The experiment was secretly filmed but had to be aborted after only five days as the guards, although eschewing physical violence, had become horrifically despotic and aggressive. "The guards began to escalate their use of power," Zimbardo later reflected, "Some of them had prisoners clean out their toilet bowls with their bare hands... they now taunted, humiliated and degraded the prisoners...."
This notorious project provided the premise for Mario Fiordano's novel, Black Box, the source material for The Experiment. The horror of Zimbardo's investigation is taken several stages further with sexual assault, sensory deprivation and murder among the evils that the prisoners face. Their chief rebel, Tarek Fahd, is played by German star Moritz Bleibtreu, best known for his role in Run, Lola, Run (1998). Here he portrays an undercover journalist, initially desperate for a scoop, but ultimately desperate to simply survive the nightmarish ordeal which spirals out of control when even the project's organisers are taken captive by the guards.

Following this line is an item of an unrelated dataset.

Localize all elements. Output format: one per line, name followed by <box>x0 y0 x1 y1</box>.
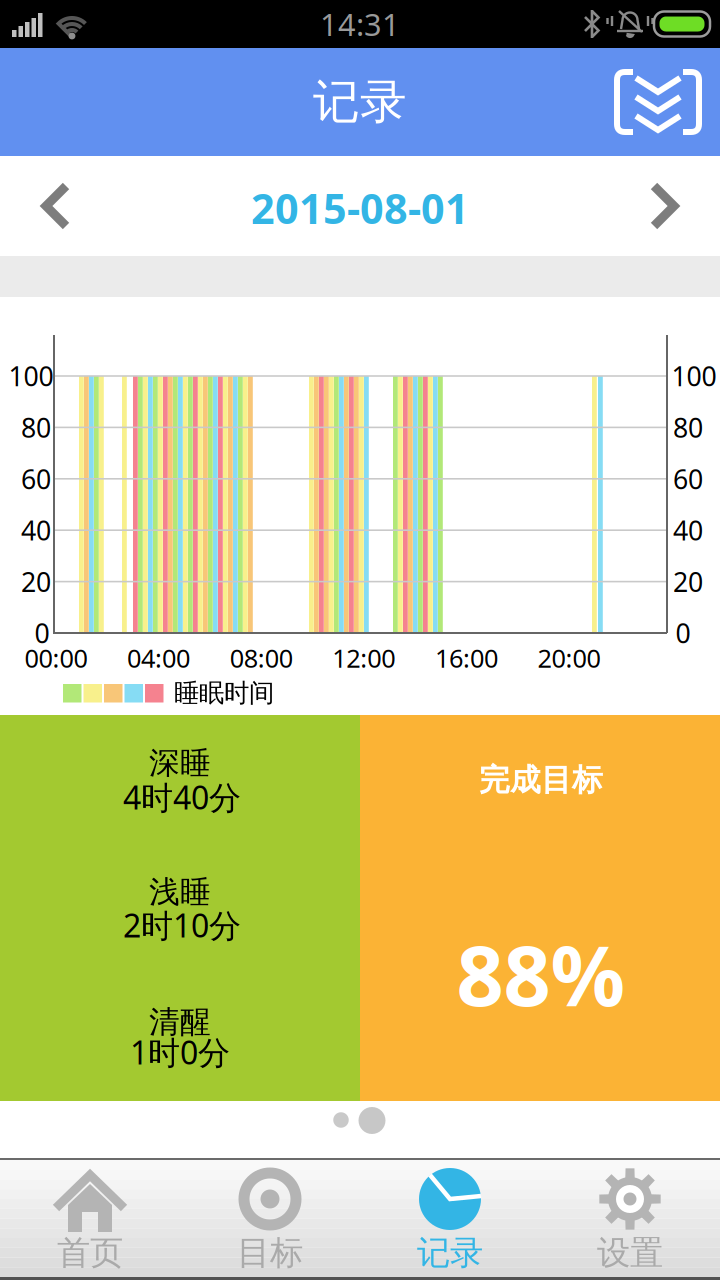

Brimming with brutality and overt sadism, this cannot be termed a pleasant film. In an era when the silver screen is awash with blood, the actual violence may not raise eyebrows, but the guards' ingenious cruelty leads to several gripping but genuinely disquieting scenes. The early course of the film is fairly predictable, with the volunteers' initial good humour quickly replaced by terror and trauma, but several neat twists ensure the outcome remains unexpected.
Director Oliver Hirschbiegel loads his debut feature with strong, interesting characters, with Andrea Sawatzki delivering a stand out performance as the appropriately named Dr Grimm. "You may experience some extreme situations," she tells the volunteers before they begin the project. The Experiment proves as extreme as it gets.